In a seventh implementation form of the audio signal processing apparatus according to the first aspect or any preceding implementation form of the first aspect, the panning index modifier is configured to apply the mapping function to all panning indexes of stereo signal time-frequency segments having values for audio signals that are approximately at least 1500 Hz. This reduces computational complexity by limiting the processed frequency range in a perceptually-motivated way. Thus, frequencies below this threshold can remain unchanged without losing much of the perceived widening or narrowing effect on the stereo image.
In an eighth implementation form of the audio signal processing apparatus according to the first aspect or any of the first to sixth implementation forms of the first aspect, the panning index modifier is configured to apply the mapping function to all panning indexes of the stereo signal time-frequency segments.
In a ninth implementation form of the audio signal processing apparatus according to the first aspect or any preceding implementation form of the first aspect, the index modifier is further configured to receive a parameter for selecting a curve of the mapping function. This allows a user to select at least one of a type of stereo image modification (e.g., linear or non-linear mapping functions) and the degree that the stereo image modification is applied (e.g., curvature of the mapping function curve).
In a tenth implementation form of the audio signal processing apparatus according to the first aspect or any preceding implementation form of the first aspect, the audio signal processing apparatus further includes at least one of a pan index determiner configured to determine the at least all panning indexes based on comparing time-frequency signal segment values of the first and second audio signals that correspond in time and frequency and a second panning gain determiner configured to determine panning gains for time-frequency signal segments of the first and second audio signal based on the at least all panning indexes.

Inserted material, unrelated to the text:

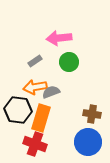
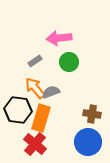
orange arrow: moved 1 px down; rotated 60 degrees clockwise
red cross: rotated 20 degrees clockwise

In an eleventh implementation form of the audio signal processing apparatus according to the preceding implementation form, at least one the first and second panning gain determiners utilize a polynomial function. This results in reduced computational complexity due to replacing a sine and cosine function by approximating said functions with a polynomial function.
In a twelfth implementation form of the audio signal processing apparatus according to the first aspect or any preceding implementation form of the first aspect, the apparatus further includes at least one of one or more time-to-frequency units configured to transform the stereo signal from the time domain to the frequency domain and one or more frequency-to-time units configured to transform the re-panned stereo signal from the frequency domain to the time domain.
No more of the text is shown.